WORK INSTRUCTIONS: Print every entry, word for word, and skip the images.

THE DATA:
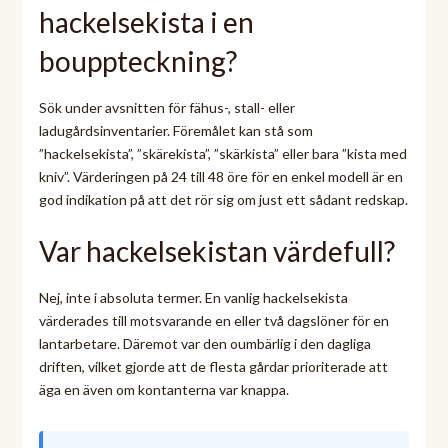
hackelsekista i en
bouppteckning?
Sök under avsnitten för fähus-, stall- eller
ladugårdsinventarier. Föremålet kan stå som
”hackelsekista”, ”skärekista”, ”skärkista” eller bara ”kista med
kniv”. Värderingen på 24 till 48 öre för en enkel modell är en
god indikation på att det rör sig om just ett sådant redskap.
Var hackelsekistan värdefull?
Nej, inte i absoluta termer. En vanlig hackelsekista
värderades till motsvarande en eller två dagslöner för en
lantarbetare. Däremot var den oumbärlig i den dagliga
driften, vilket gjorde att de flesta gårdar prioriterade att
äga en även om kontanterna var knappa.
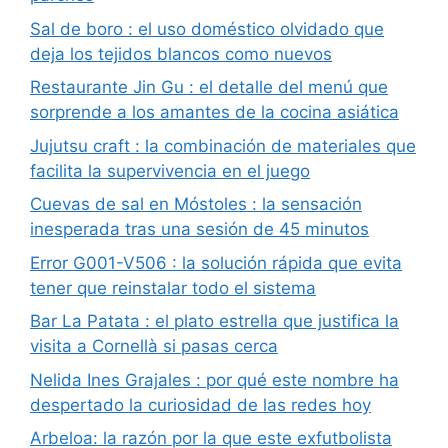
Sal de boro : el uso doméstico olvidado que
deja los tejidos blancos como nuevos
Restaurante Jin Gu : el detalle del menú que
sorprende a los amantes de la cocina asiática
Jujutsu craft : la combinación de materiales que
facilita la supervivencia en el juego
Cuevas de sal en Móstoles : la sensación
inesperada tras una sesión de 45 minutos
Error G001-V506 : la solución rápida que evita
tener que reinstalar todo el sistema
Bar La Patata : el plato estrella que justifica la
visita a Cornellà si pasas cerca
Nelida Ines Grajales : por qué este nombre ha
despertado la curiosidad de las redes hoy
Arbeloa: la razón por la que este exfutbolista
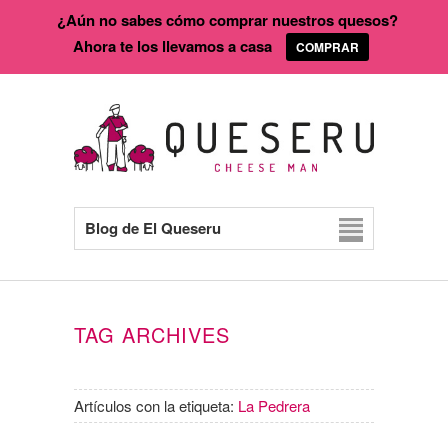
¿Aún no sabes cómo comprar nuestros quesos?
Ahora te los llevamos a casa
COMPRAR
Blog de El Queseru
TAG ARCHIVES
Artículos con la etiqueta:
La Pedrera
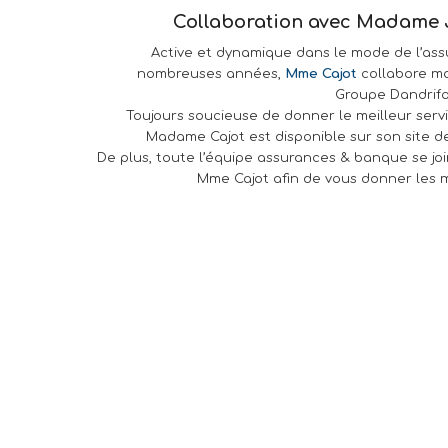
Collaboration avec Madame J
Active et dynamique dans le mode de l’as
nombreuses années,
Mme Cajot
collabore ma
Groupe Dandrifo
Toujours soucieuse de donner le meilleur servi
Madame Cajot est disponible sur son site 
De plus, toute l’équipe assurances & banque se joi
Mme Cajot afin de vous donner les me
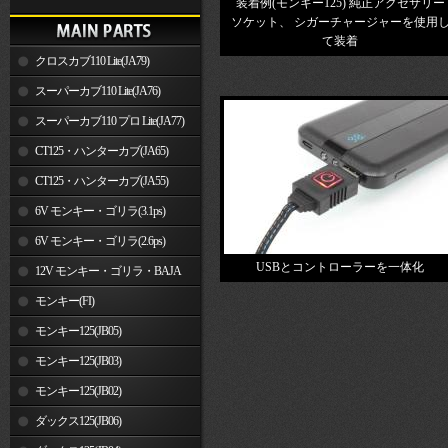
装着例(モンキー125) 純正アクセサリー
ソケット、 シガーチャージャーを使用
て装着
クロスカブ110 Lite(JA79)
スーパーカブ110 Lite(JA76)
スーパーカブ110 プロ Lite(JA77)
CT125・ハンターカブ(JA65)
CT125・ハンターカブ(JA55)
6V モンキー・ゴリラ(3.1ps)
6V モンキー・ゴリラ(2.6ps)
USBとコントローラーを一体化
12V モンキー・ゴリラ・BAJA
モンキー(FI)
モンキー125(JB05)
モンキー125(JB03)
モンキー125(JB02)
ダックス125(JB06)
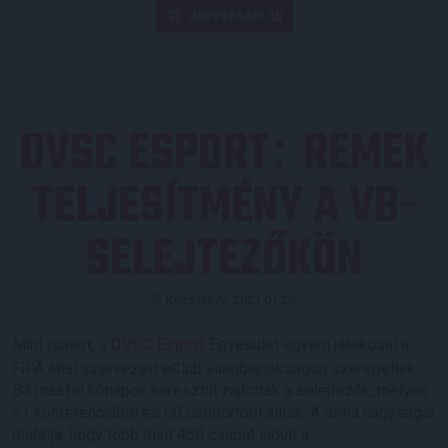
JEGYVÁSÁRLÁS
DVSC ESPORT
REMEK
:
TELJESÍTMÉNY A VB-
SELEJTEZŐKÖN
Közzétéve: 2021.01.26.
Mint ismert, a
DVSC Esport
Egyesület egyéni játékosai a
FIFA által szervezett eClub világbajnokságon szerepeltek.
Bő másfél hónapon keresztül zajlottak a selejtezők, melyek
21 konferenciából és 60 csoportból álltak. A torna nagyságát
mutatja, hogy több mint 450 csapat indult a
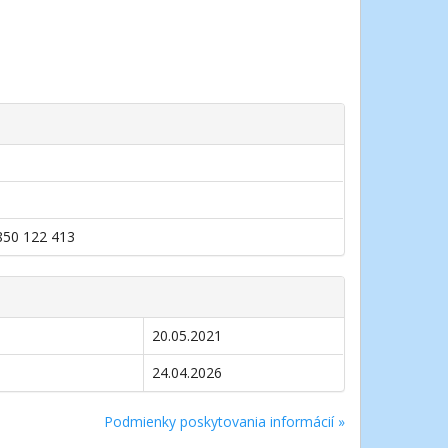
0850 122 413
20.05.2021
24.04.2026
Podmienky poskytovania informácií »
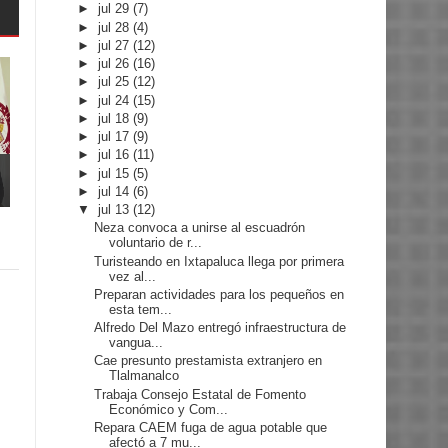
►
jul 29
(7)
►
jul 28
(4)
►
jul 27
(12)
►
jul 26
(16)
►
jul 25
(12)
►
jul 24
(15)
►
jul 18
(9)
►
jul 17
(9)
►
jul 16
(11)
►
jul 15
(5)
►
jul 14
(6)
▼
jul 13
(12)
Neza convoca a unirse al escuadrón
voluntario de r...
Turisteando en Ixtapaluca llega por primera
vez al...
Preparan actividades para los pequeños en
esta tem...
Alfredo Del Mazo entregó infraestructura de
vangua...
Cae presunto prestamista extranjero en
Tlalmanalco
Trabaja Consejo Estatal de Fomento
Económico y Com...
Repara CAEM fuga de agua potable que
afectó a 7 mu...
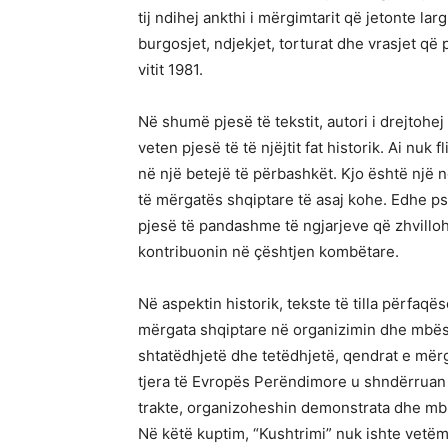
tij ndihej ankthi i mërgimtarit që jetonte la
burgosjet, ndjekjet, torturat dhe vrasjet që
vitit 1981.
Në shumë pjesë të tekstit, autori i drejtoh
veten pjesë të të njëjtit fat historik. Ai nuk 
në një betejë të përbashkët. Kjo është një ng
të mërgatës shqiptare të asaj kohe. Edhe ps
pjesë të pandashme të ngjarjeve që zhvillo
kontribuonin në çështjen kombëtare.
Në aspektin historik, tekste të tilla përfaqë
mërgata shqiptare në organizimin dhe mbësh
shtatëdhjetë dhe tetëdhjetë, qendrat e mërg
tjera të Evropës Perëndimore u shndërruan 
trakte, organizoheshin demonstrata dhe mbli
Në këtë kuptim, “Kushtrimi” nuk ishte vetëm 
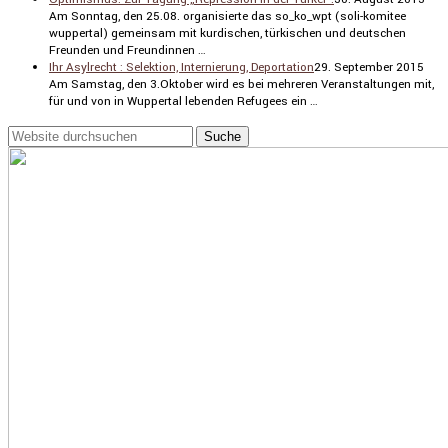
Am Sonntag, den 25.08. organi­sierte das so_ko_wpt (soli-komitee
wuppertal) gemeinsam mit kurdi­schen, türki­schen und deutschen
Freunden und Freun­dinnen …
Ihr Asylrecht : Selektion, Internierung, Deportation
29. September 2015
Am Samstag, den 3.Oktober wird es bei mehreren Veran­stal­tungen mit,
für und von in Wuppertal lebenden Refugees ein …
suche
nach:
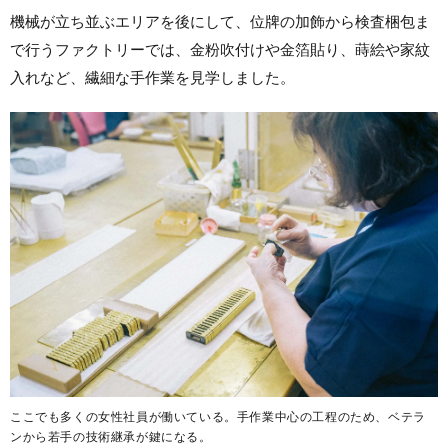
機械が立ち並ぶエリアを後にして、位牌の加飾から検査梱包ま
で行うファクトリーでは、金粉吹付けや金箔貼り、蒔絵や家紋
入れなど、繊細な手作業を見学しました。
ここでも多くの女性社員が働いている。手作業中心の工程のため、ベテラ
ンから若手の技術継承が鍵になる。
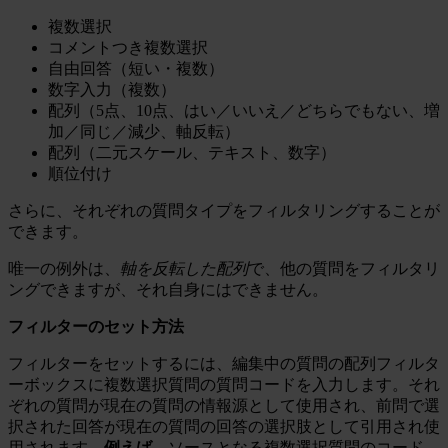
複数選択
コメントつき複数選択
自由回答（短い・複数）
数字入力（複数）
配列（5点、10点、はい／いいえ／どちらでもない、増
加／同じ／減少、軸反転）
配列（二元スケール、テキスト、数字）
順位付け
さらに、それぞれの質問タイプをフィルタリングすることが
できます。
唯一の例外は、
軸を反転した配列
で、他の質問をフィルタリ
ングできますが、それ自身にはできません。
フィルターのセット方法
フィルターをセットするには、編集中の質問の配列フィルタ
ーボックスに複数選択質問の質問コードを入力します。それ
ぞれの質問が現在の質問の情報源として使用され、前問で選
択された回答が現在の質問の回答の選択肢として引用され使
用されます。
例えば
、ソースとなる複数選択質問のコード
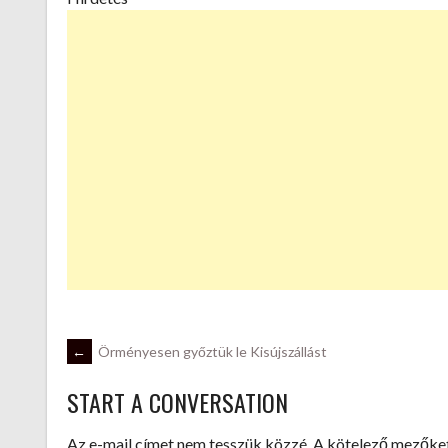
POST
←
Örményesen győztük le Kisújszállást
START A CONVERSATION
NAVIGATION
Az e-mail címet nem tesszük közzé.
A kötelező mezőke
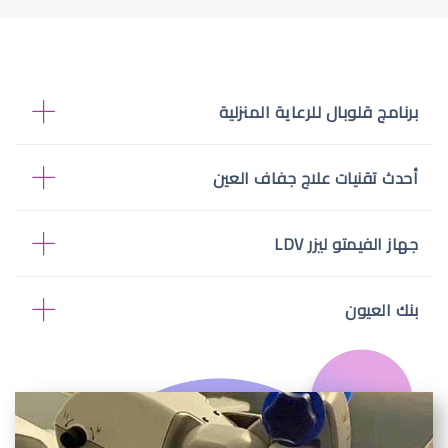
برنامج قلوبال للرعاية المنزلية
أحدث تقنيات علاج جفاف العين
جهاز الفيمتو ليزر LDV
بنك العيون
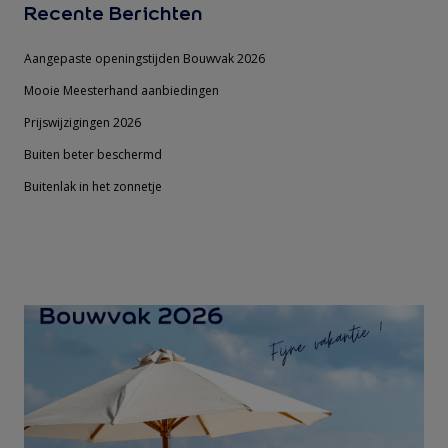
Recente Berichten
Aangepaste openingstijden Bouwvak 2026
Mooie Meesterhand aanbiedingen
Prijswijzigingen 2026
Buiten beter beschermd
Buitenlak in het zonnetje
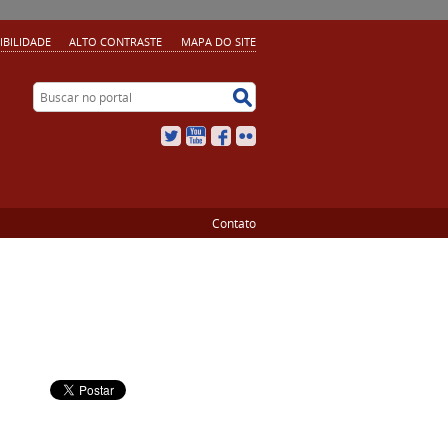
IBILIDADE
ALTO CONTRASTE
MAPA DO SITE
Buscar no portal
Buscar no portal
Twitter
YouTube
Facebook
Flickr
Contato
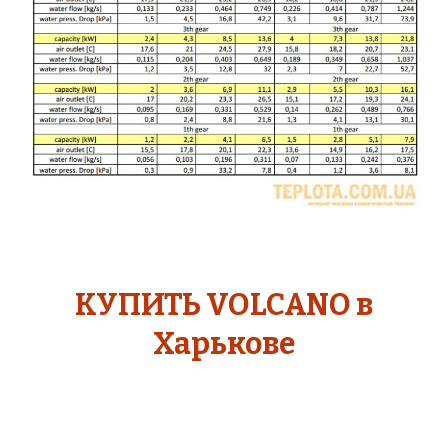
КУПИТЬ VOLCANO
в
Харькове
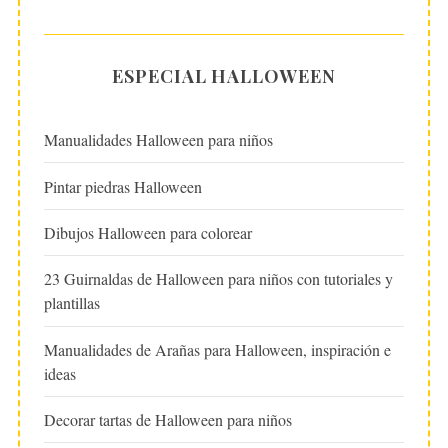
ESPECIAL HALLOWEEN
Manualidades Halloween para niños
Pintar piedras Halloween
Dibujos Halloween para colorear
23 Guirnaldas de Halloween para niños con tutoriales y
plantillas
Manualidades de Arañas para Halloween, inspiración e
ideas
Decorar tartas de Halloween para niños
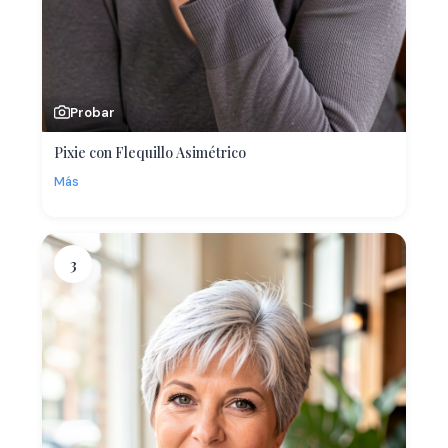
Probar
Pixie con Flequillo Asimétrico
Más
3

OUTPUT FOR THIS EXERCISE:
hackelsekista i en
bouppteckning?
Sök under avsnitten för fähus-, stall- eller
ladugårdsinventarier. Föremålet kan stå som
”hackelsekista”, ”skärekista”, ”skärkista” eller bara ”kista med
kniv”. Värderingen på 24 till 48 öre för en enkel modell är en
god indikation på att det rör sig om just ett sådant redskap.
Var hackelsekistan värdefull?
Nej, inte i absoluta termer. En vanlig hackelsekista
värderades till motsvarande en eller två dagslöner för en
lantarbetare. Däremot var den oumbärlig i den dagliga
driften, vilket gjorde att de flesta gårdar prioriterade att
äga en även om kontanterna var knappa.
Sal de boro : el uso doméstico olvidado que
deja los tejidos blancos como nuevos
Restaurante Jin Gu : el detalle del menú que
sorprende a los amantes de la cocina asiática
Jujutsu craft : la combinación de materiales que
facilita la supervivencia en el juego
Cuevas de sal en Móstoles : la sensación
inesperada tras una sesión de 45 minutos
Error G001-V506 : la solución rápida que evita
tener que reinstalar todo el sistema
Bar La Patata : el plato estrella que justifica la
visita a Cornellà si pasas cerca
Nelida Ines Grajales : por qué este nombre ha
despertado la curiosidad de las redes hoy
Arbeloa: la razón por la que este exfutbolista
¿Aún no sabes cómo comprar nuestros quesos?
Ahora te los llevamos a casa
COMPRAR
Blog de El Queseru
TAG ARCHIVES
Artículos con la etiqueta:
La Pedrera
Collaboration avec Madame J
Active et dynamique dans le mode de l’as
nombreuses années,
Mme Cajot
collabore ma
Groupe Dandrifo
Toujours soucieuse de donner le meilleur servi
Madame Cajot est disponible sur son site 
De plus, toute l’équipe assurances & banque se joi
Mme Cajot afin de vous donner les me
装着例(モンキー125) 純正アクセサリー
ソケット、 シガーチャージャーを使用
て装着
クロスカブ110 Lite(JA79)
スーパーカブ110 Lite(JA76)
スーパーカブ110 プロ Lite(JA77)
CT125・ハンターカブ(JA65)
CT125・ハンターカブ(JA55)
6V モンキー・ゴリラ(3.1ps)
6V モンキー・ゴリラ(2.6ps)
USBとコントローラーを一体化
12V モンキー・ゴリラ・BAJA
モンキー(FI)
モンキー125(JB05)
モンキー125(JB03)
モンキー125(JB02)
ダックス125(JB06)
JEGYVÁSÁRLÁS
DVSC ESPORT
REMEK
:
TELJESÍTMÉNY A VB-
SELEJTEZŐKÖN
Közzétéve: 2021.01.26.
Mint ismert, a
DVSC Esport
Egyesület egyéni játékosai a
FIFA által szervezett eClub világbajnokságon szerepeltek.
Bő másfél hónapon keresztül zajlottak a selejtezők, melyek
21 konferenciából és 60 csoportból álltak. A torna nagyságát
mutatja, hogy több mint 450 csapat indult a
0850 122 413
20.05.2021
24.04.2026
Podmienky poskytovania informácií »
►
jul 29
(7)
►
jul 28
(4)
►
jul 27
(12)
►
jul 26
(16)
►
jul 25
(12)
►
jul 24
(15)
►
jul 18
(9)
►
jul 17
(9)
►
jul 16
(11)
►
jul 15
(5)
►
jul 14
(6)
▼
jul 13
(12)
Neza convoca a unirse al escuadrón
voluntario de r...
Turisteando en Ixtapaluca llega por primera
vez al...
Preparan actividades para los pequeños en
esta tem...
Alfredo Del Mazo entregó infraestructura de
vangua...
Cae presunto prestamista extranjero en
Tlalmanalco
Trabaja Consejo Estatal de Fomento
Económico y Com...
Repara CAEM fuga de agua potable que
afectó a 7 mu...
tij ndihej ankthi i mërgimtarit që jetonte la
burgosjet, ndjekjet, torturat dhe vrasjet që
vitit 1981.
Në shumë pjesë të tekstit, autori i drejtoh
veten pjesë të të njëjtit fat historik. Ai nuk 
në një betejë të përbashkët. Kjo është një ng
të mërgatës shqiptare të asaj kohe. Edhe ps
pjesë të pandashme të ngjarjeve që zhvillo
kontribuonin në çështjen kombëtare.
Në aspektin historik, tekste të tilla përfaqë
mërgata shqiptare në organizimin dhe mbësh
shtatëdhjetë dhe tetëdhjetë, qendrat e mërg
tjera të Evropës Perëndimore u shndërruan 
trakte, organizoheshin demonstrata dhe mbli
Në këtë kuptim, “Kushtrimi” nuk ishte vetëm 
Am Sonntag, den 25.08. organi­sierte das so_ko_wpt (soli-komitee
wuppertal) gemeinsam mit kurdi­schen, türki­schen und deutschen
Freunden und Freun­dinnen …
Ihr Asylrecht : Selektion, Internierung, Deportation
29. September 2015
Am Samstag, den 3.Oktober wird es bei mehreren Veran­stal­tungen mit,
für und von in Wuppertal lebenden Refugees ein …
suche
nach:
機械が立ち並ぶエリアを後にして、位牌の加飾から検査梱包ま
で行うファクトリーでは、金粉吹付けや金箔貼り、蒔絵や家紋
入れなど、繊細な手作業を見学しました。
ここでも多くの女性社員が働いている。手作業中心の工程のため、ベテラ
ンから若手の技術継承が鍵になる。
複数選択
コメントつき複数選択
自由回答（短い・複数）
数字入力（複数）
配列（5点、10点、はい／いいえ／どちらでもない、増
加／同じ／減少、軸反転）
配列（二元スケール、テキスト、数字）
順位付け
さらに、それぞれの質問タイプをフィルタリングすることが
できます。
唯一の例外は、
軸を反転した配列
で、他の質問をフィルタリ
ングできますが、それ自身にはできません。
フィルターのセット方法
フィルターをセットするには、編集中の質問の配列フィルタ
ーボックスに複数選択質問の質問コードを入力します。それ
ぞれの質問が現在の質問の情報源として使用され、前問で選
択された回答が現在の質問の回答の選択肢として引用され使
用されます。
例えば
、ソースとなる複数選択質問のコード
POST
←
Örményesen győztük le Kisújszállást
START A CONVERSATION
NAVIGATION
Az e-mail címet nem tesszük közzé.
A kötelező mezőke
برنامج قلوبال للرعاية المنزلية
أحدث تقنيات علاج جفاف العين
جهاز الفيمتو ليزر LDV
بنك العيون
Recente Berichten
Aangepaste openingstijden Bouwvak 2026
Mooie Meesterhand aanbiedingen
Prijswijzigingen 2026
Buiten beter beschermd
Buitenlak in het zonnetje
IBILIDADE
ALTO CONTRASTE
MAPA DO SITE
Buscar no portal
Buscar no portal
Twitter
YouTube
Facebook
Flickr
Contato
КУПИТЬ VOLCANO
в
Харькове
ESPECIAL HALLOWEEN
Manualidades Halloween para niños
Pintar piedras Halloween
Dibujos Halloween para colorear
23 Guirnaldas de Halloween para niños con tutoriales y
plantillas
Manualidades de Arañas para Halloween, inspiración e
ideas
Decorar tartas de Halloween para niños
Probar
Pixie con Flequillo Asimétrico
Más
3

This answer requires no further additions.